Électroporez un total de cinq microgrammes de mélange plasmidique SaCas9/ARNg dans un rapport molaire de un à un dans des cellules C2C12 conformément au protocole du fabricant. 48 heures après la transfection, récoltez les cellules C2C12 et extrayez l’ADN génomique comme décrit dans le protocole de texte. Utilisez l’ADN génomique comme matrice pour effectuer une PCR pour le locus de la dystrophine de souris.

Mettez en place des réactions contenant l’amorce directe, l’amorce inverse, le master mix PCR vert, de l’eau distillée deux fois et 100 nanogrammes d’ADN génomique. Utilisez les mêmes conditions de PCR que pour le dépistage des clones positifs. Avant de commencer cette procédure, préparez le virus adéno-associé recombinant, ou rAAV, comme décrit dans le protocole texte.

Administrer des bébés souris mdx du troisième jour avec des particules virales par voie systémique par injection intrapéritonéale. Laissez les souris récupérer et remettez-les dans leurs cages domestiques. À 10 semaines après l’administration du rAAV, prélevez des tissus sur les souris.

Congelez rapidement les tissus pour l’extraction de l’ADN génomique et de l’ARN, et utilisez de l’isopentane refroidi dans de l’azote liquide pour congeler les tissus avec un composé à température de coupe optimale pour la cryosection. Commencer le protocole de coloration par immunofluorescence en fixant les coupes de tissu congelées avec 4 % de paraformaldéhyde à température ambiante pendant cinq minutes. Après 15 minutes, lavez les sections de tissu deux fois avec du PBS.

Incuber avec une solution de blocage à température ambiante pendant une heure. Ensuite, incubez avec l’anticorps primaire anti-dystrophine à quatre degrés Celsius pendant la nuit. Le lendemain matin, lavez les lames avec du PBS, puis incubez avec des anticorps secondaires fluorescents à température ambiante pendant une heure.

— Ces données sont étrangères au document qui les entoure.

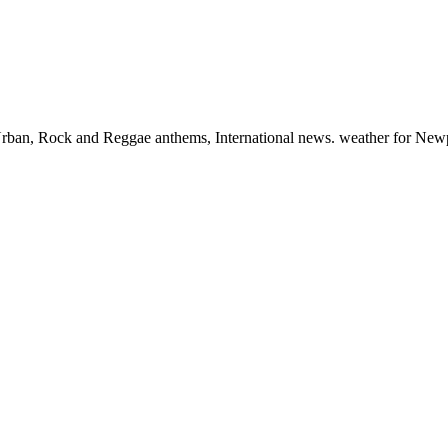
, Urban, Rock and Reggae anthems, International news. weather for New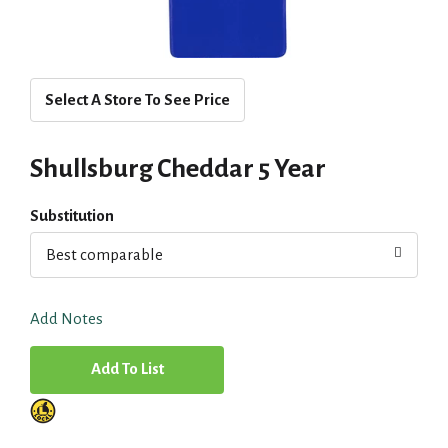
Select A Store To See Price
Shullsburg Cheddar 5 Year
Substitution
Best comparable
Add Notes
A
d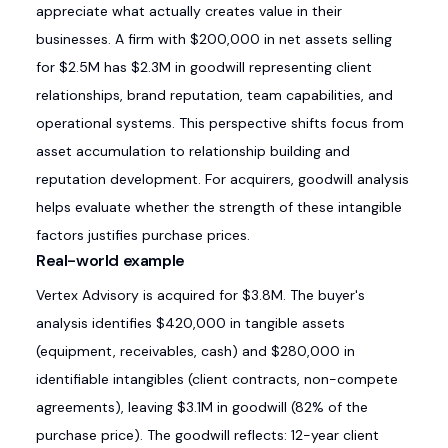
appreciate what actually creates value in their
businesses. A firm with $200,000 in net assets selling
for $2.5M has $2.3M in goodwill representing client
relationships, brand reputation, team capabilities, and
operational systems. This perspective shifts focus from
asset accumulation to relationship building and
reputation development. For acquirers, goodwill analysis
helps evaluate whether the strength of these intangible
factors justifies purchase prices.
Real-world example
Vertex Advisory is acquired for $3.8M. The buyer's
analysis identifies $420,000 in tangible assets
(equipment, receivables, cash) and $280,000 in
identifiable intangibles (client contracts, non-compete
agreements), leaving $3.1M in goodwill (82% of the
purchase price). The goodwill reflects: 12-year client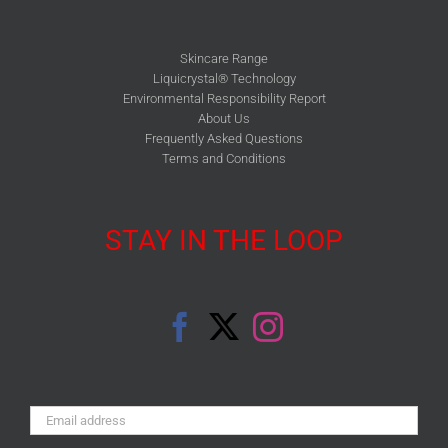
Skincare Range
Liquicrystal® Technology
Environmental Responsibility Report
About Us
Frequently Asked Questions
Terms and Conditions
STAY IN THE LOOP
Email
Address:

Montez les lames à l’aide d’un support de montage avec DAPI et imagez avec un microscope confocal inversé. L’efficacité des ARNg à induire la délétion de la région cible de l’ADN génomique dans les cultures cellulaires a été évaluée par PCR. Un produit PCR d’environ 500 paires de bases indique une délétion réussie de l’ADN génomique cible résultant de l’édition de gènes, tandis que les cellules témoins ne devraient pas produire de bande.

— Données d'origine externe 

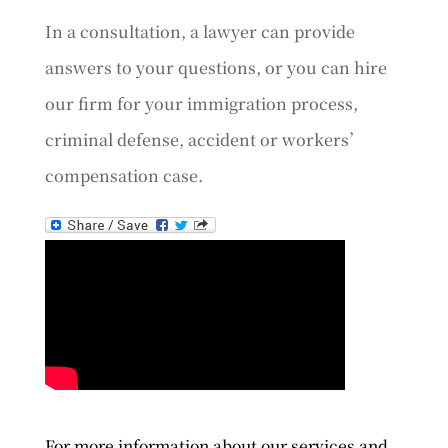
In a consultation, a lawyer can provide
answers to your questions, or you can hire
our firm for your immigration process,
criminal defense, accident or workers’
compensation case.
For more information about our services and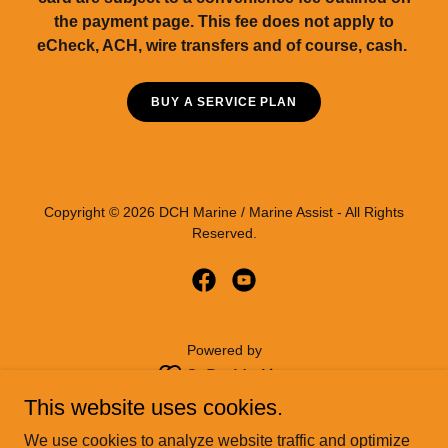
the payment page. This fee does not apply to
eCheck, ACH, wire transfers and of course, cash.
BUY A SERVICE PLAN
Copyright © 2026 DCH Marine / Marine Assist - All Rights
Reserved.
Powered by
This website uses cookies.
HOME
We use cookies to analyze website traffic and optimize
BUY A MEMBERSHIP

Une fois que l’efficacité des ARNg a été confirmée dans des cultures cellulaires, les ARNg sont emballés dans rAAV. Les particules virales rAAV sont purifiées et la pureté analysée par SDS-PAGE. La présence de seulement trois bandes correspondant aux trois protéines de la capside indique une grande pureté.

Ces images d’immunofluorescence représentatives de coupes cardiaques de souris de type sauvage, mdx et mdx traitées avec l’ARNg AAV SaCas9 montrent systématiquement que l’ARNg AAV SaCas9 restaure l’expression de la dystrophine chez les souris dystrophiques. Après avoir regardé cette vidéo, vous devriez avoir une bonne compréhension de la façon de réaliser des modifications de gènes cardiaques in vivo chez des souris postnatales à l’aide de rAAV rh. Administration médiée par 74 de SaCas9 et d’ARNg.